BEGIN DATA

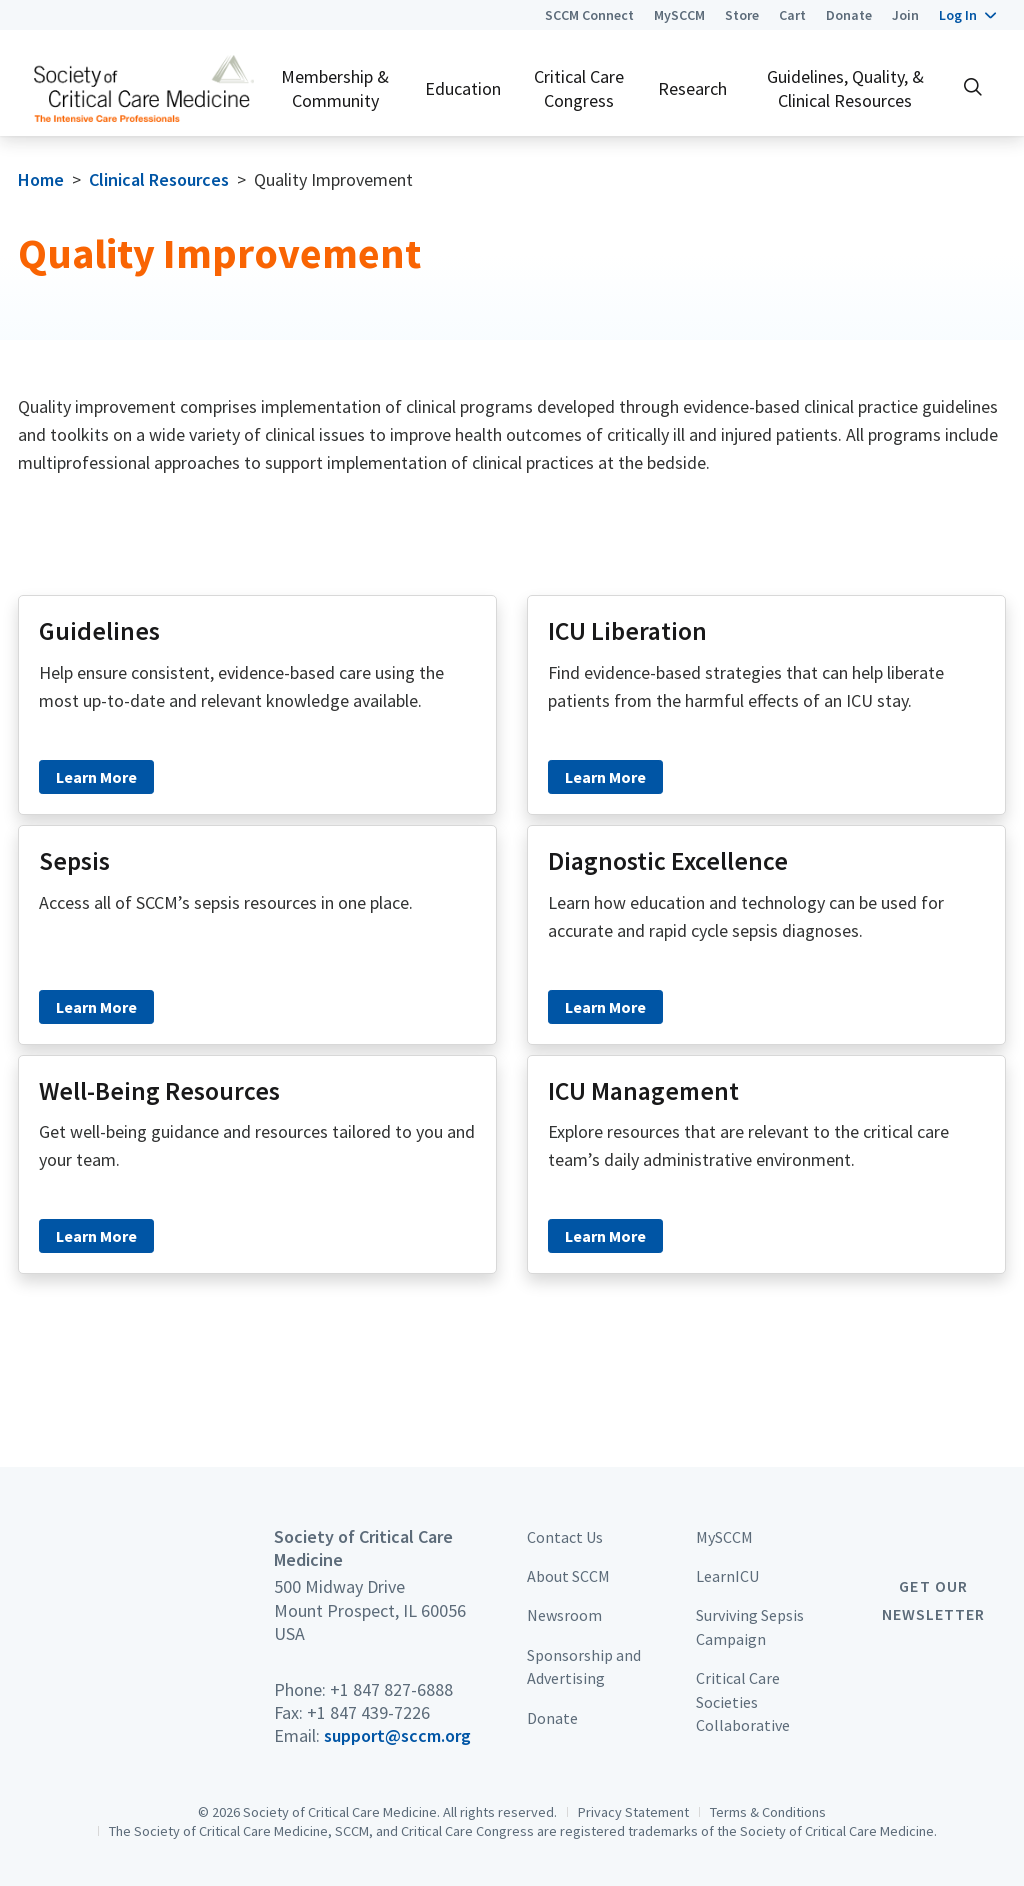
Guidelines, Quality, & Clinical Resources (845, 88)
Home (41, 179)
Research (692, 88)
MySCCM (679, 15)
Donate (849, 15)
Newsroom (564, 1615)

END DATA
BEGIN DATA

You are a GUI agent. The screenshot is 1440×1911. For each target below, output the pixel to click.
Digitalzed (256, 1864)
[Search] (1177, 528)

END DATA
BEGIN DATA

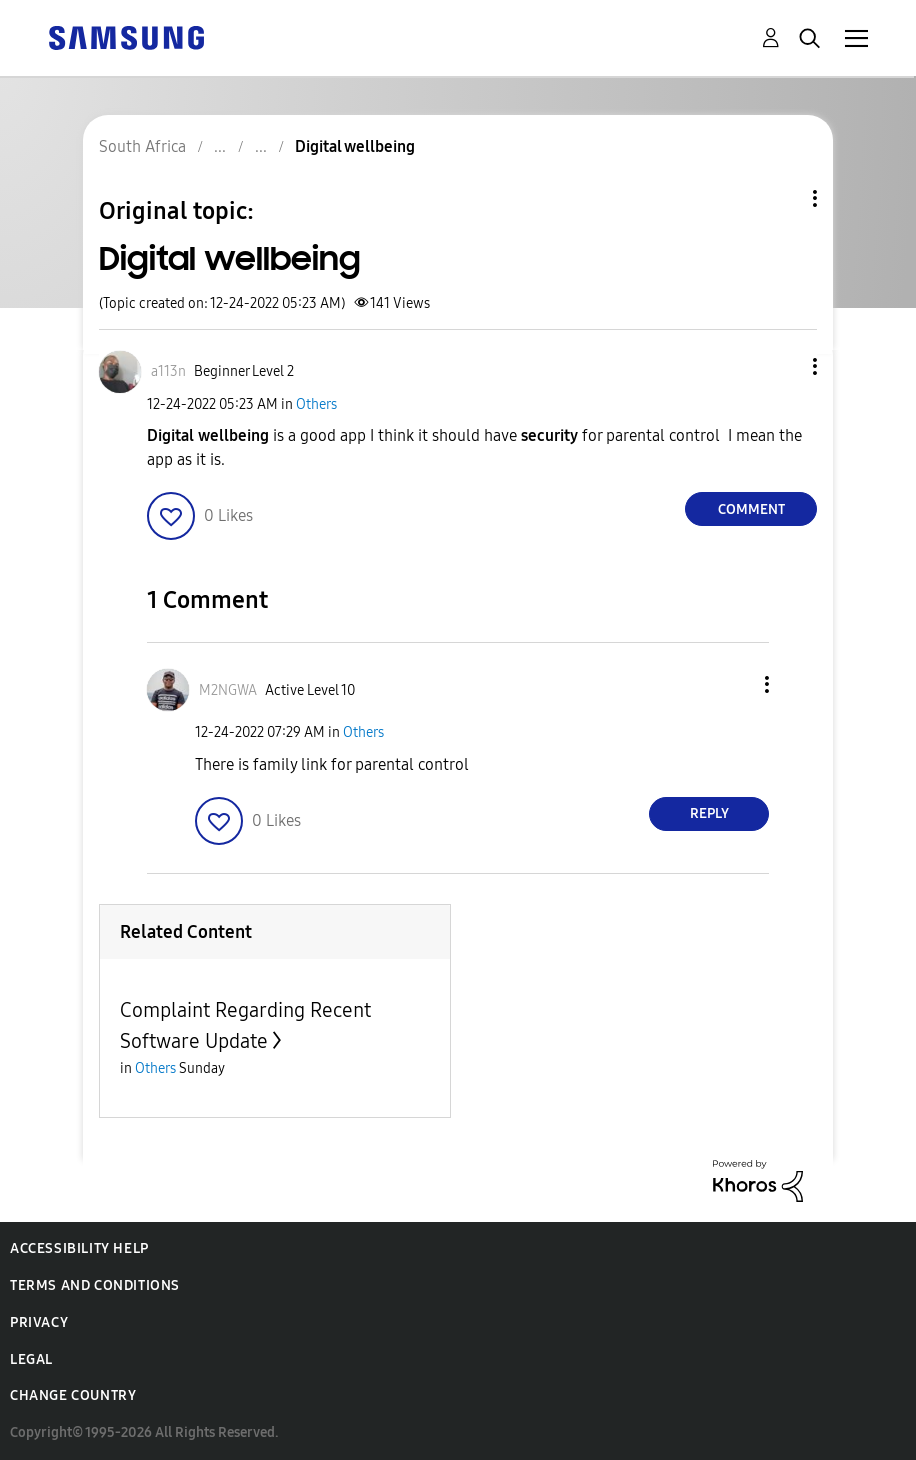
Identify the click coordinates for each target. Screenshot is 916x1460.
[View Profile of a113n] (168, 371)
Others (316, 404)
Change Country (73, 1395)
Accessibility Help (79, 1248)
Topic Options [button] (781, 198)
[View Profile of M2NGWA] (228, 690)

END DATA

PROBLEM TO WORK ON: Please report every line of the records above that contains the word "each".

SOLUTION TO THIS PROBLEM:
You are a GUI agent. The screenshot is 1440×1911. For each target below, output the pixel to click.
Identify the click coordinates for each target. Screenshot is 916x1460.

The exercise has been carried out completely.